Farmers, restaurateurs and other food producers brainstormed ideas for increasing sustainability and equity in the region’s food industry at the annual meeting of the San Diego Food System Alliance, held on Friday. at Coastal Roots Farm in Encinitas.
“We are here today to talk about Food Vision 2030,†said speaker Rio Holaday, referring to the organizations 10-year plan to improve the quality and accessibility of healthy food. “A vision that includes cultivating justice, fighting climate change and building resilience. “
The full-day event at the non-profit Jewish community farm and education center included a forum on people of color in the food industries, as well as farm tours, exhibits and sample treats healthy foods such as chia seed pudding and hibiscus berry tea.
The organization hopes the gathering will help like-minded food producers network and share their resources. This is the key to success for many small businesses in local agriculture and food production, the speakers said.
“It’s really hard to do the math on any small farm,†said Sona Desai, the alliance’s co-executive director and a first-generation Indian-American who worked on a college farm in Colorado and then led. his own little vegetable. farmed in Vermont for a decade. “The costs simply exceed the benefits you can realize. “
The alliance report “San Diego County Food Vision 2030 “ sets goals for the region and identifies strategies to strengthen the county’s food supply and workforce. The report, released in July, also details the evolution of food production in San Diego over the past decades, with many local sectors declining.
The county has lost three-quarters of its agricultural area since the mid-1950s, and production of nuts, fruits, vegetables, meat and poultry has declined since the turn of the century, according to the report.
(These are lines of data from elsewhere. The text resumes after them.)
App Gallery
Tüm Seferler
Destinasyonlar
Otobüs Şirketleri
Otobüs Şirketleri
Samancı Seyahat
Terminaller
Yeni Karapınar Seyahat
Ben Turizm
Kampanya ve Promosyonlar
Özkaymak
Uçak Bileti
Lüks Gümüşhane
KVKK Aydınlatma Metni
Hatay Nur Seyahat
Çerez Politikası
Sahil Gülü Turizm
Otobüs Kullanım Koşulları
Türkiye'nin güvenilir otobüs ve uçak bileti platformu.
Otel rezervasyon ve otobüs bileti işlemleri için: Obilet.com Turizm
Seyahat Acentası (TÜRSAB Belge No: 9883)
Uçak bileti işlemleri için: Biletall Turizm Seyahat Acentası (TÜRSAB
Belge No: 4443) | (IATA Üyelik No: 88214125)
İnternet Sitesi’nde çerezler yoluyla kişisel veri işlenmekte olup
To help support food businesses in San Diego, Desai said, there must be access to affordable land – a tall order for an area where house prices are skyrocketing.
Solutions could include reallocating vacant city or county-owned land for agriculture and community gardens and engaging land trust organizations to preserve land for agricultural production and conservation.
Small businesses, especially those owned by women and minorities, often do not have access to finance, Desai said, so providing start-up loans on favorable terms would help them cope with the Capitol crisis, Desai said.
Food entrepreneurs also need infrastructure, she said, such as seafood processing facilities for local fishermen and commercial kitchens and food processing facilities for businesses making products for sale. at retail such as sauces, condiments or baked goods.
The county has a variety of resources that it can tap into to provide rich food choices, she said.
“Right now, San Diego County is so special in that we have so many distinct neighborhoods and cultures, and they all have their own unique food cultures,†Desai said.
This is what Janice Luna Reynolds, founder of Mundo Gardens in National City, hopes to highlight.
Luna Reynolds started organizing community gardens over a decade ago, when a neighbor who ran a local garden fell ill. She took over the project and developed it as a haven of green space in a community with poor environmental health conditions.
“We have the highest asthma rates in the county, exposure to highway pollution and limited access to healthy food,†she said.
Recently, the garden harvested corn, pepper, cucumbers and tomatoes and are now embarking on winter crops, she said. Luna is also active in Olivewood Gardens & Learning Center in National City, which teaches residents how to grow and prepare healthy variations on traditional Mexican foods.
In addition to food centers, the gardens also serve as gathering spaces for art and music, she said.
“We are putting culture into agriculture,†said Luna Reynolds.
Cynthia Ajani, vice president of Cafe X in San Diego, said the company is working to overcome the setbacks of the pandemic. Ajani founded the cafe with her daughter, who developed the project through an association with the nonprofit Rise Up San Diego.
The company’s motto, “Through All the Beans Needed,” is a nod to Malcolm X, whose community revelations during his visit to Mecca inspired the cafe’s name and philosophy.
“When we talk about Cafe X, we wanted to focus on self-actualization and upward mobility,†she said. “Generational wealth creation is a big part of it.”
Ajani and her daughter designed it as a collective enterprise, run by owner-operators. The pandemic, however, slowed their momentum.
Ajani said she was dismayed to see large companies getting grants for personal protective equipment when their small business did not qualify.
They lost their retail space during the pandemic and had to find a new one. They plan to hold a reopening celebration at the new site in November, she said.
As a start-up, they had limited access to loans, but Ajani said it was a “blessing in disguise†because when they closed their first store, they had no debt to pay. In addition to the logistical challenges of space and funding, Ajani said, there was the deceptively simple issue of trust.
“One of the obstacles that people don’t talk about is having the confidence of a black woman to say ‘I’m enough to do this’,†Ajani said.